REPUBLIKA.CO.ID, JAKARTA -- Dana total penjaminan Lembaga Penjamin Simpanan (LPS) saat ini mencapai sekitar Rp 48,5 triliun atau 1,2 persen dari total dana pinjaman. Ditargetkan, akhir 2015 total dana penjaminan mencapai Rp 60 triliun.
Kepala Eksekutif LPS, Kartika Wirjoatmodjo, mengaku sesuai amanah Undang-undang harus ada Peraturan Pemerintah dan Perpres untuk mengatur bagaimana pola kalau LPS kehabisan dana. Kartiko mengaku sedang mengupayakan dengan Kementerian Keuangan untuk mengatur PP dan Perpres yang mengatur bagaimana Kementerian Keuangan bisa memberikan pinjaman ke LPS.
Namun, sementara hal itu masih wacana.
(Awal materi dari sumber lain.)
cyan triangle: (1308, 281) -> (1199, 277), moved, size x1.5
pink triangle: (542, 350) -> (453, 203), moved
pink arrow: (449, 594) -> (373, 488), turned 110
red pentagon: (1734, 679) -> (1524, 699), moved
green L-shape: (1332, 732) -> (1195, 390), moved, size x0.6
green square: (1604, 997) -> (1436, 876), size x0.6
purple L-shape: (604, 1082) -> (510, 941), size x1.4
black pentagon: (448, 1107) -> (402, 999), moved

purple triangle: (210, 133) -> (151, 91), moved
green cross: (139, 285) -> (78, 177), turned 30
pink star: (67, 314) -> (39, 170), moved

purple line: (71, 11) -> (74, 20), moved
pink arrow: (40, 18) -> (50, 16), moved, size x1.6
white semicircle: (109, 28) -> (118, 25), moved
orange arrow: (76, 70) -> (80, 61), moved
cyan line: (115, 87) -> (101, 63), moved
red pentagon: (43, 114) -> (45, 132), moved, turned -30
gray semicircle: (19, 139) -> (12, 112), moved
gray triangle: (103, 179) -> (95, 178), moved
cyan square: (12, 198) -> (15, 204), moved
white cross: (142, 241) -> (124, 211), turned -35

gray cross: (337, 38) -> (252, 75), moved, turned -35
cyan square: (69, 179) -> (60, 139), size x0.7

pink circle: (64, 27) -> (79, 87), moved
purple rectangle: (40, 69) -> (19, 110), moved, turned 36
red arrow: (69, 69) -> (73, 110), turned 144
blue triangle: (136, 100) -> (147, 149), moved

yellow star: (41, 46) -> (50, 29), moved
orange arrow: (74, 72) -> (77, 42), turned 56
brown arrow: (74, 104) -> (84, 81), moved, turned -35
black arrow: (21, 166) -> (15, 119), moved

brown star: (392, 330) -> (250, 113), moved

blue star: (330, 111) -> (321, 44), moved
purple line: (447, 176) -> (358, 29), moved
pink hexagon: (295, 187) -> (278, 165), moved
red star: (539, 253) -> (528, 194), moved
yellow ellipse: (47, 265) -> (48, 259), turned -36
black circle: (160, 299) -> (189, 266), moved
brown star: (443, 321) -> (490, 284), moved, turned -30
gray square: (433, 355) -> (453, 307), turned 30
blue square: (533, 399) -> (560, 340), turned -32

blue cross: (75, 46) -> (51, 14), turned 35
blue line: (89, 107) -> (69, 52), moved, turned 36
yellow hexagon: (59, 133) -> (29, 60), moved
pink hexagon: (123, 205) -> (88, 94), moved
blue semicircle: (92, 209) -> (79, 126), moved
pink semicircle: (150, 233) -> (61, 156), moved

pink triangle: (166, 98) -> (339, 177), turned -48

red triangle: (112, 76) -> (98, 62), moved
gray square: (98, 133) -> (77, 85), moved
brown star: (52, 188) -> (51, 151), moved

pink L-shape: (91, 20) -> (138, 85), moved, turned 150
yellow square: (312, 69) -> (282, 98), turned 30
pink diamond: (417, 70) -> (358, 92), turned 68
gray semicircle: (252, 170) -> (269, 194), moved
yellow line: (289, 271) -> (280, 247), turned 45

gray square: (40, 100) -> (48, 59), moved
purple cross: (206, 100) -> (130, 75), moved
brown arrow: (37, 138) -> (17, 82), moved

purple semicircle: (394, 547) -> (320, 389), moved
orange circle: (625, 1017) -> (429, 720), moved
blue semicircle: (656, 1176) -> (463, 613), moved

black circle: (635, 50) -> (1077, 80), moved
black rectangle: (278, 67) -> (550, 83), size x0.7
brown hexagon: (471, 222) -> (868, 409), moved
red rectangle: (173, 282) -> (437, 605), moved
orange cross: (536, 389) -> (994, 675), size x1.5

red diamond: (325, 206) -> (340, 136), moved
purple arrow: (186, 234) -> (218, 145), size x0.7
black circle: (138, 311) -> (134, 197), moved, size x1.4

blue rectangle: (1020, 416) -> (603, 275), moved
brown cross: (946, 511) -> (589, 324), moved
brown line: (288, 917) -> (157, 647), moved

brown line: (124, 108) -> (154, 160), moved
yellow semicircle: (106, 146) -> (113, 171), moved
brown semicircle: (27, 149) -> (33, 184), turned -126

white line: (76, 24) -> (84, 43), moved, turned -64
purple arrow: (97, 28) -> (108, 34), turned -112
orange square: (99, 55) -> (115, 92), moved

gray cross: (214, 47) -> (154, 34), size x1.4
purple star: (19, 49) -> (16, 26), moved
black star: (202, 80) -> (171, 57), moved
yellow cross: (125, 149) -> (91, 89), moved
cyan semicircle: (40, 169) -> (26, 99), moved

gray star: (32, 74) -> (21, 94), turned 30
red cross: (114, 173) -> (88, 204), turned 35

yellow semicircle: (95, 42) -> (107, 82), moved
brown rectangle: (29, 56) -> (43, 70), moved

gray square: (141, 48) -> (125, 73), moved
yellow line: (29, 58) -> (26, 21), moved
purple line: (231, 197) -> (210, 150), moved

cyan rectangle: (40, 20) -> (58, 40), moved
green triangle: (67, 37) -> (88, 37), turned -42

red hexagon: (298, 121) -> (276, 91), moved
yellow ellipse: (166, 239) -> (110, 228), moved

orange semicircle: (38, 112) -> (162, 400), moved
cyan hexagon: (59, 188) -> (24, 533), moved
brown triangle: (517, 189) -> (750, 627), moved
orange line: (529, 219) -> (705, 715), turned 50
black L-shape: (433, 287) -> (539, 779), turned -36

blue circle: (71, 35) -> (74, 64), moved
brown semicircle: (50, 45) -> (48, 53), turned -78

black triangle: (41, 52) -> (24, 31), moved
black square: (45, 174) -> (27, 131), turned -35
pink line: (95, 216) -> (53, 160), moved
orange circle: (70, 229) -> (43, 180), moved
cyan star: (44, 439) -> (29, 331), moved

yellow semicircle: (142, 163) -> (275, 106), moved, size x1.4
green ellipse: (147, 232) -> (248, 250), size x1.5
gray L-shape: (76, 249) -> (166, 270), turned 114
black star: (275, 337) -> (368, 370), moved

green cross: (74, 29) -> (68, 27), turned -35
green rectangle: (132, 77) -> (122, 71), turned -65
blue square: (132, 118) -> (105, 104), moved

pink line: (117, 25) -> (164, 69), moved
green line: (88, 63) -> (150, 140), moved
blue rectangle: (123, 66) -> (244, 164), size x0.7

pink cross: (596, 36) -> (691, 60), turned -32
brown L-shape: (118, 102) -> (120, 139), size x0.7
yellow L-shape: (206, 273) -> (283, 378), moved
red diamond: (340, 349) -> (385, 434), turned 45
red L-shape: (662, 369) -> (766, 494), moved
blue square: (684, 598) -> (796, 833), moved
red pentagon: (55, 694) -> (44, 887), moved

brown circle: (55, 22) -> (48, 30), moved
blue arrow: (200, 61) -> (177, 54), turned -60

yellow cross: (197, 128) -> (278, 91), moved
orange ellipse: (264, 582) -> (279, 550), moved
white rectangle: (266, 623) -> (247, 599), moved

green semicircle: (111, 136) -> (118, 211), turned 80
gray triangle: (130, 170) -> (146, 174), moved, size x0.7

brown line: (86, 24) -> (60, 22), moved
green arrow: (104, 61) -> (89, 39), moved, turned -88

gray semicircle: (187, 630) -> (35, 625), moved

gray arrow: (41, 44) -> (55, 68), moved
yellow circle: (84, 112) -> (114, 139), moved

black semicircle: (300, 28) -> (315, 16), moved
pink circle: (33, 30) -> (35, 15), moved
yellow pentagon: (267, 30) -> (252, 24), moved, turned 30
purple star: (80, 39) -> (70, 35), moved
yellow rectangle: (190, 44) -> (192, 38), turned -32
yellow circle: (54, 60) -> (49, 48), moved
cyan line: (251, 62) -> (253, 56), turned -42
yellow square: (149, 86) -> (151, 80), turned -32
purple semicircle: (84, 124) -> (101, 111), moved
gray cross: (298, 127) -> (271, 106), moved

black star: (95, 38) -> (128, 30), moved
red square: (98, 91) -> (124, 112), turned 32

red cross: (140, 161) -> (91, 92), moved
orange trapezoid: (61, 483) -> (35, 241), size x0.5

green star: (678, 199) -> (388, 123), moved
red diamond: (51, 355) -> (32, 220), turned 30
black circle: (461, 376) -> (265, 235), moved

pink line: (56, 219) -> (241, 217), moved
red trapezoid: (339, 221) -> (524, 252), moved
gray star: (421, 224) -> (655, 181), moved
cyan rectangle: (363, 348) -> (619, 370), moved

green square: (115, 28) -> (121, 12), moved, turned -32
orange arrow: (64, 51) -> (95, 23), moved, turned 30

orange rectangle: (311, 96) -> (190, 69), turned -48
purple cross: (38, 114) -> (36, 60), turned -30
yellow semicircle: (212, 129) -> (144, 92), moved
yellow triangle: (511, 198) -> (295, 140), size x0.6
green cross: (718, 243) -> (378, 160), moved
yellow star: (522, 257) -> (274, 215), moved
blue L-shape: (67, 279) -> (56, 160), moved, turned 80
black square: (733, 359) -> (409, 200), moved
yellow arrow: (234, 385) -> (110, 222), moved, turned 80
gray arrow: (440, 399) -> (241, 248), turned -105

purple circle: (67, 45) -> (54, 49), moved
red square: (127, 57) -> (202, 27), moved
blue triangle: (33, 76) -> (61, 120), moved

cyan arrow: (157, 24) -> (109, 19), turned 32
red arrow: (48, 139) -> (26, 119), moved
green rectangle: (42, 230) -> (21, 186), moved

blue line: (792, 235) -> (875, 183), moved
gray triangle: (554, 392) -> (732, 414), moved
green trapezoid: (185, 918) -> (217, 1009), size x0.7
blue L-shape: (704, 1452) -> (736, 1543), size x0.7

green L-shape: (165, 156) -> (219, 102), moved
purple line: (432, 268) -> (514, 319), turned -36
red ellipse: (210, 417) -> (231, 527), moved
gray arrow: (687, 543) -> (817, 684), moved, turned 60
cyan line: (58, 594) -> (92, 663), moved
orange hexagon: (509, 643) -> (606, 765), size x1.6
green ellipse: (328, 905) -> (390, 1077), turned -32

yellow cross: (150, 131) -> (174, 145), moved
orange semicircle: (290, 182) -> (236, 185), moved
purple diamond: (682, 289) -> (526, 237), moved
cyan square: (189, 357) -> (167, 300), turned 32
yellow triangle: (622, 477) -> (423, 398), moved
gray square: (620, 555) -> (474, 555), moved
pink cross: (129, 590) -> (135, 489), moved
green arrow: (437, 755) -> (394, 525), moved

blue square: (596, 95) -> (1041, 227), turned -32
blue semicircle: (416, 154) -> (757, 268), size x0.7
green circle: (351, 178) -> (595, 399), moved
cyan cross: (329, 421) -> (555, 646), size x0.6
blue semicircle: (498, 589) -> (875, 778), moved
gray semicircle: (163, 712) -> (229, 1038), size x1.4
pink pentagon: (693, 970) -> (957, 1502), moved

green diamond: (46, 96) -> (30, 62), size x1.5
Draf yang disusun tersebut akan dikirim ke Kementerian Hukum dan HAM.
Sementara itu, LPS telah mengumpulkan uang premi dari perbankan senilai Rp 2,48 triliun. Premi tersebut diinvestasikan dalam instrumen Surat Berharga Negara (SBN) dan Sertifikat Bank Indonesia (SBI) sebagai instrument yang dianggap bebas risiko.
Sebab, sesuai regulasi, LPS hanya boleh menginvestasikan di SBN dan SBI. Menurutnya, hal itu harus dikaji, karena di seluruh dunia Deposite Insurance Corporation (DIC) memang menaruh dana di bank sentral atau di SBN.
"Tapi timbul pertanyaan lanjutan kalau krisis LPS butuh dana bagaimana, harus kita kaji kalau kita investasi di luar itu (SBN dan SBI), tapi kalau keluar dari itu harus amandemen Undang-undang," terangnya.